Thu 24 May 2012
Writing blog posts is a great decision maker for me. I start out a post with no idea of where I’m heading, and usually by the time I’m done some part of my brain has a pretty clear idea of what needs to be done. Sometimes it takes the rest of me a while to cotton on to the fact that a verdict has been reached, but it’s almost always there, somewhere, just waiting for me to stop and pay attention.
In the last post, I think it was the moment I wrote the words “kill your darlings.” I didn’t realize it at the time, but by the next morning I was pretty sure of what I had to do. The shaping wasn’t working: the shaping had to go.
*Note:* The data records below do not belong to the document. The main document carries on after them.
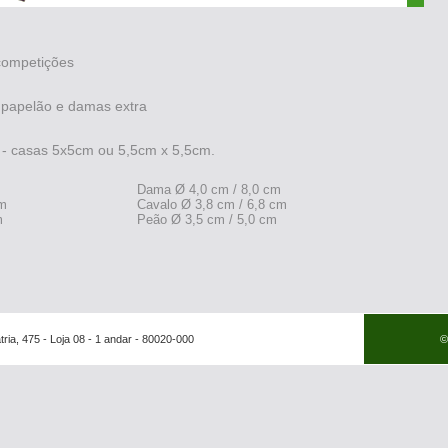
competições
papelão e damas extra
 - casas 5x5cm ou 5,5cm x 5,5cm.
Dama Ø 4,0 cm / 8,0 cm
cm
Cavalo Ø 3,8 cm / 6,8 cm
m
Peão Ø 3,5 cm / 5,0 cm
tria, 475 - Loja 08 - 1 andar - 80020-000
©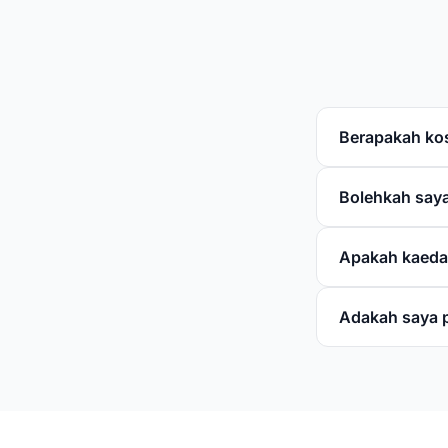
Berapakah ko
Bolehkah saya
Apakah kaeda
Adakah saya 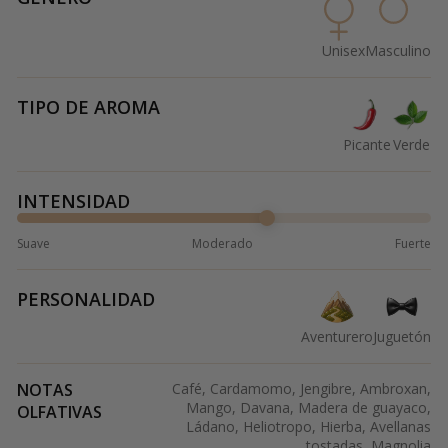
Unisex
Masculino
TIPO DE AROMA
Picante
Verde
INTENSIDAD
Suave
Moderado
Fuerte
PERSONALIDAD
Aventurero
Juguetón
NOTAS
Café, Cardamomo, Jengibre, Ambroxan,
Mango, Davana, Madera de guayaco,
OLFATIVAS
Ládano, Heliotropo, Hierba, Avellanas
tostadas, Magnolia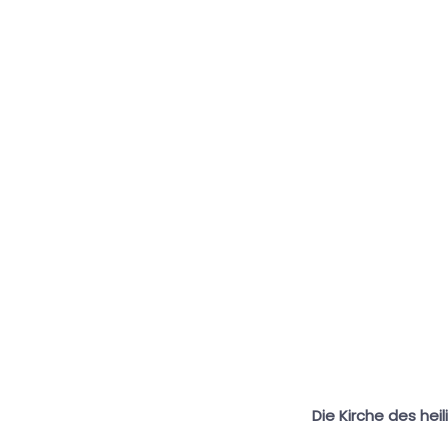
Die Kirche des heil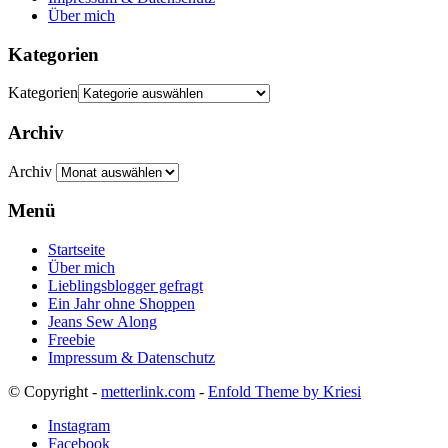
Über mich
Kategorien
Kategorien
Archiv
Archiv
Menü
Startseite
Über mich
Lieblingsblogger gefragt
Ein Jahr ohne Shoppen
Jeans Sew Along
Freebie
Impressum & Datenschutz
© Copyright -
metterlink.com
-
Enfold Theme by Kriesi
Instagram
Facebook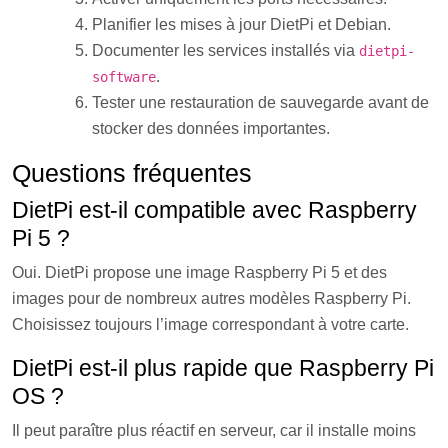
Planifier les mises à jour DietPi et Debian.
Documenter les services installés via
dietpi-
.
software
Tester une restauration de sauvegarde avant de
stocker des données importantes.
Questions fréquentes
DietPi est-il compatible avec Raspberry
Pi 5 ?
Oui. DietPi propose une image Raspberry Pi 5 et des
images pour de nombreux autres modèles Raspberry Pi.
Choisissez toujours l’image correspondant à votre carte.
DietPi est-il plus rapide que Raspberry Pi
OS ?
Il peut paraître plus réactif en serveur, car il installe moins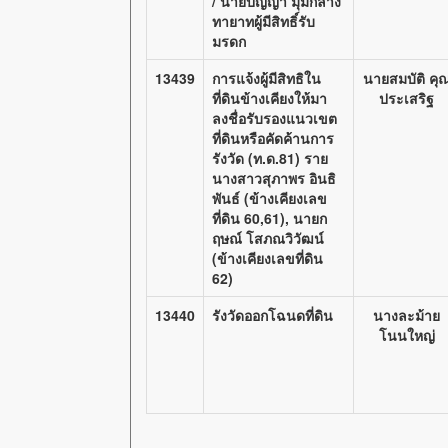
/ นายปัญญา มุมกลาง
ทายาทผู้มีสิทธิ์รับ
มรดก
13439
การแจ้งผู้มีสิทธิใน
นายสมบัติ คุ
ที่ดินข้างเคียงให้มา
ประเสริฐ
ลงชื่อรับรองแนวเขต
ที่ดินหรือคัดค้านการ
รังวัด (ท.ด.81) ราย
นางสาวสุภาพร อินธิ
พันธ์ (ข้างเคียงเลข
ที่ดิน 60,61), นายก
ฤษณ์ โสภณวิวัฒน์
(ข้างเคียงเลขที่ดิน
62)
13440
รังวัดออกโฉนดที่ดิน
นางละม้าย
โนนใหญ่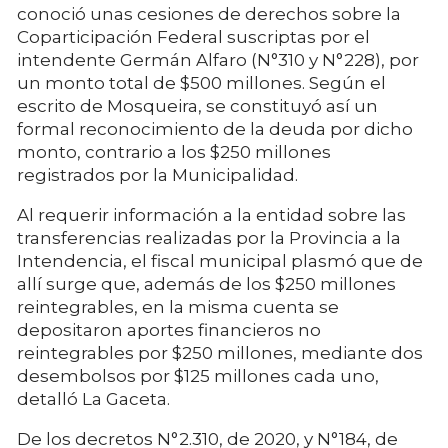
conoció unas cesiones de derechos sobre la
Coparticipación Federal suscriptas por el
intendente Germán Alfaro (N°310 y N°228), por
un monto total de $500 millones. Según el
escrito de Mosqueira, se constituyó así un
formal reconocimiento de la deuda por dicho
monto, contrario a los $250 millones
registrados por la Municipalidad.
Al requerir información a la entidad sobre las
transferencias realizadas por la Provincia a la
Intendencia, el fiscal municipal plasmó que de
allí surge que, además de los $250 millones
reintegrables, en la misma cuenta se
depositaron aportes financieros no
reintegrables por $250 millones, mediante dos
desembolsos por $125 millones cada uno,
detalló La Gaceta.
De los decretos N°2.310, de 2020, y N°184, de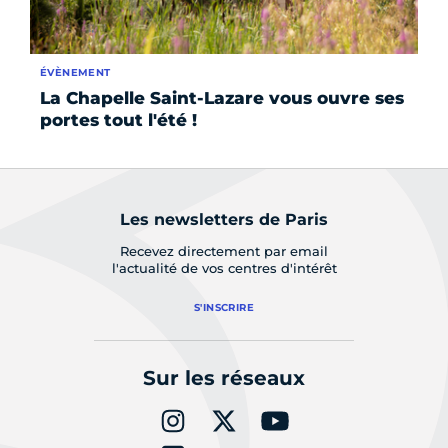
ÉVÈNEMENT
ÉV
La Chapelle Saint-Lazare vous ouvre ses
Ma
portes tout l'été !
10
Les newsletters de Paris
Recevez directement par email
l'actualité de vos centres d'intérêt
S'INSCRIRE
Sur les réseaux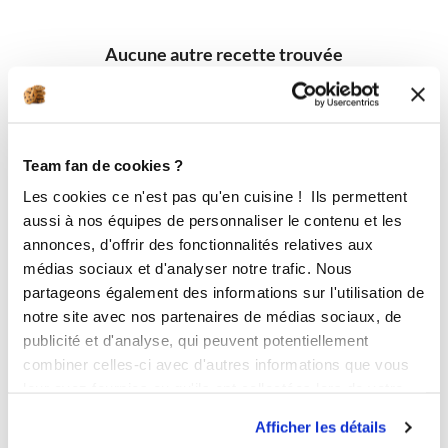
Aucune autre recette trouvée
Team fan de cookies ?
Les cookies ce n'est pas qu'en cuisine ! Ils permettent
aussi à nos équipes de personnaliser le contenu et les
annonces, d'offrir des fonctionnalités relatives aux
médias sociaux et d'analyser notre trafic. Nous
partageons également des informations sur l'utilisation de
notre site avec nos partenaires de médias sociaux, de
publicité et d'analyse, qui peuvent potentiellement
combiner celles-ci avec d'autres informations que vous
leur avez fournies ou qu'ils ont collectées lors de votre
utilisation de leurs services.
Afficher les détails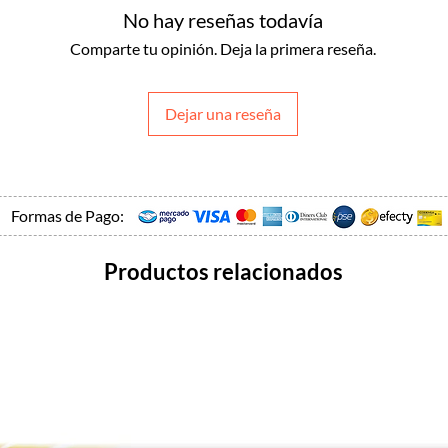
No hay reseñas todavía
Comparte tu opinión. Deja la primera reseña.
Dejar una reseña
Formas de Pago:
Productos relacionados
The most beautiful forms in nature come out of utility. A snail doesn’t make its shell to be beautiful and perfectly designed; it makes its shell to keep it from being eaten.
Of course human design is a little more esoteric, and there are plenty of things out there that are made simply to achieve a certain (sometimes questionable) aesthetic, but at some point in practical knitting the design becomes less about some platonic ideal and more about making a garment that does what it’s supposed to do. Or, in this case, making a pattern that is easy to write and easy to follow.
Form follows function. Get the function right, then develop the form to match. Got it. Decision made. Easy, huh?
That left the challenge of exactly how to redesign the sweater waist shaping to be easier to incorporate into a pattern of multiple sizes.
The problem was really that the waist shaping and the neck shaping are both locked into the allover lace pattern repeats. If I want to increase by half a repeat, it will throw off one or the other because I need to keep the lengths the same.
But what if the waist shaping weren’t locked into the lace repeat in the same way? (This is option #4 in the last post.)
In that case, I wouldn’t have to move the waist shaping up or down by half a repeat when I change the size, and the neck shaping would stay in the same place. If I put the decreases into the lace pattern itself instead of leaving out a part of a repeat at the side, then I could put them anywhere I want within the garment, and the number of decreases would be proportional to the number of repeats in the piece (2 fewer stitches per repeat means more decreases when there are more repeats, and fewer when there are not as many repeats).
Fortunately, that’s very easy with this lace. There are three main lines of yo’s in the body of a lace repeat, and they are paired with decreases to achieve a gradual change in the pattern width. I wanted to keep those yo lines the same, but eliminate 1 stitch on each side from the widest part of the lace pattern. In the size that I’m knitting, that will eliminate 6 stitches from the front panel, which is about an inch of width in the final piece.
By leaving out two yo increases and then one “extra” decrease (the red boxes in the chart), I altered the lace to be the same height, but 2 sts narrower. I did lose one pair of yo’s in the main pattern lines, but it’s really not very noticeable in the final fabric. Here are the two versions side by side:
The one on the left has the original waist shaping, where I left out part of a pattern repeat at the underarm seam.
The one on the left is the new shaping, with the same number of repeats all the way through the garment, but with the narrower waist shaping chart knit in for one pattern repeat.
If you look veery closely, you might be able to see it here:
Or maybe not. How about now? (The arrows are pointing to the centered double decrease left out of the second chart.)
By replacing just one section of the lace with the new, narrower chart, I got almost exactly the same amount of waist shaping, and a much easier pattern to write.
It’s almost always worth it to let design support function, rather than the other way around.
Now if only I could remember that next time I’m captivated by a particular idea…
And when form follows function, the full beauty of the object can be expressed. Lovely solution!
I’m so happy you worked it out. It’s really beautiful.
And I’m so behind on blog reading that you’ve found a solution already! How wonderfully simple, too. I think sometimes it’s hard to remember that we can play with the actual lace chart, too–it’s so easy to think that it must be held sacred so that the pattern isn’t ‘ruined.’ This works beautifully.
Very nice! Had I read ahead to this post, I could have saved myself some typing!
That is lovely! Love the way your mind works! The difference if difficult to see until you point it out. The shape is still so similar.